WHAT THE TASK REQUIRES -
Go through the entries below and say how many lines hold the word "World". Nothing else is needed.

[Source data]
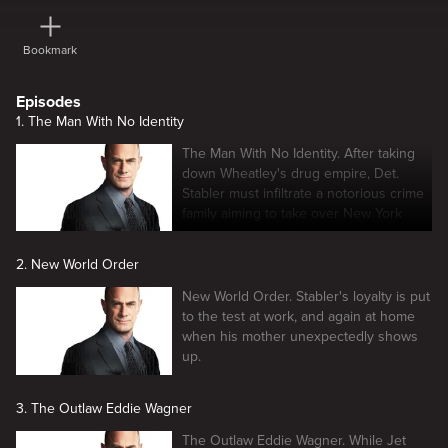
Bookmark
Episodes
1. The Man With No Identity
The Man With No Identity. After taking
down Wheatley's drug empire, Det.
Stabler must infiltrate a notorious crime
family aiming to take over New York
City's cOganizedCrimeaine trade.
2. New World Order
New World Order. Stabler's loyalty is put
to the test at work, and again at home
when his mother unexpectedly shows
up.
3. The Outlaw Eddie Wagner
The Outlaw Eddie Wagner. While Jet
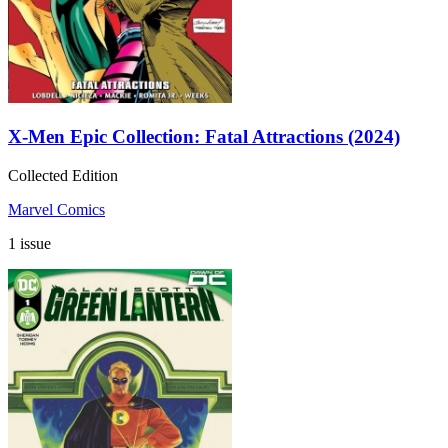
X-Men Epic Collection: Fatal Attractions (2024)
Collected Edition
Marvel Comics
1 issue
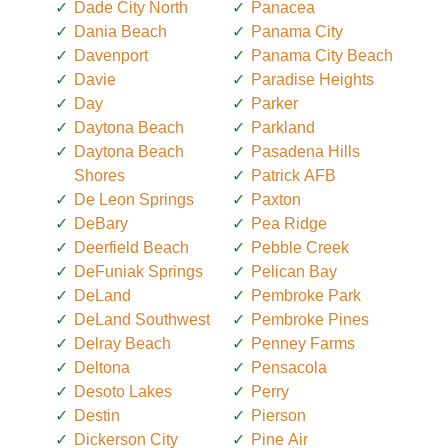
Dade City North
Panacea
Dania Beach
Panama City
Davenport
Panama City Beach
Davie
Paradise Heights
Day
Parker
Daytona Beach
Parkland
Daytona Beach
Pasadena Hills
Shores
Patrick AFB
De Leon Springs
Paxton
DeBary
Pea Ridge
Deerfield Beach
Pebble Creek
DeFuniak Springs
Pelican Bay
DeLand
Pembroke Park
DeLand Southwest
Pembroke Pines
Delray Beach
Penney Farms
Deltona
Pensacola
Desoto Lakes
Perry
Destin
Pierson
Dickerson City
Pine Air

SOLUTION TO THE EXERCISE -
2